EXERCISE REQUIREMENTS – The listing below begins with the first line you should copy; stop after the line containing "Sie wissen sehr", and drop every picture.

───── DATA RECORDS ─────

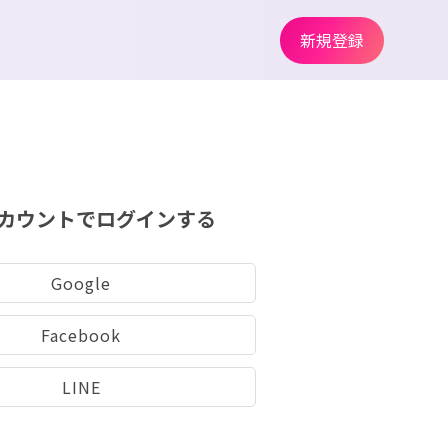
新規登録
カウントでログインする
Google
Facebook
LINE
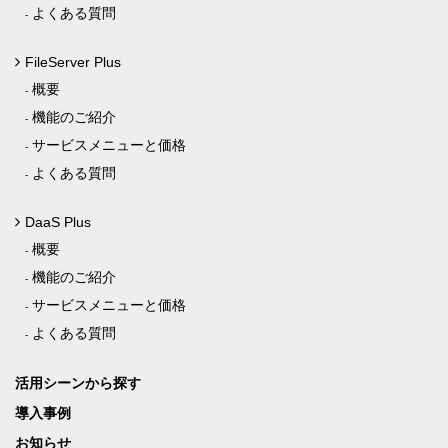
よくある質問
FileServer Plus
概要
機能のご紹介
サービスメニューと価格
よくある質問
DaaS Plus
概要
機能のご紹介
サービスメニューと価格
よくある質問
活用シーンから探す
導入事例
お知らせ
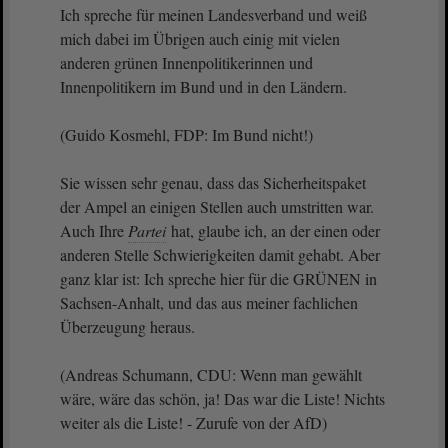
Ich spreche für meinen Landesverband und weiß
mich dabei im Übrigen auch einig mit vielen
anderen grünen Innenpolitikerinnen und
Innenpolitikern im Bund und in den Ländern.
(Guido Kosmehl, FDP: Im Bund nicht!)
Sie wissen sehr genau, dass das Sicherheitspaket
der Ampel an einigen Stellen auch umstritten war.
Auch Ihre
Partei
hat, glaube ich, an der einen oder
anderen Stelle Schwierigkeiten damit gehabt. Aber
ganz klar ist: Ich spreche hier für die GRÜNEN in
Sachsen-Anhalt, und das aus meiner fachlichen
Überzeugung heraus.
(Andreas Schumann, CDU: Wenn man gewählt
wäre, wäre das schön, ja! Das war die Liste! Nichts
weiter als die Liste! - Zurufe von der AfD)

─────

SOLUTION –
新規登録
カウントでログインする
Google
Facebook
LINE
よくある質問
FileServer Plus
概要
機能のご紹介
サービスメニューと価格
よくある質問
DaaS Plus
概要
機能のご紹介
サービスメニューと価格
よくある質問
活用シーンから探す
導入事例
お知らせ
Ich spreche für meinen Landesverband und weiß
mich dabei im Übrigen auch einig mit vielen
anderen grünen Innenpolitikerinnen und
Innenpolitikern im Bund und in den Ländern.
(Guido Kosmehl, FDP: Im Bund nicht!)
Sie wissen sehr genau, dass das Sicherheitspaket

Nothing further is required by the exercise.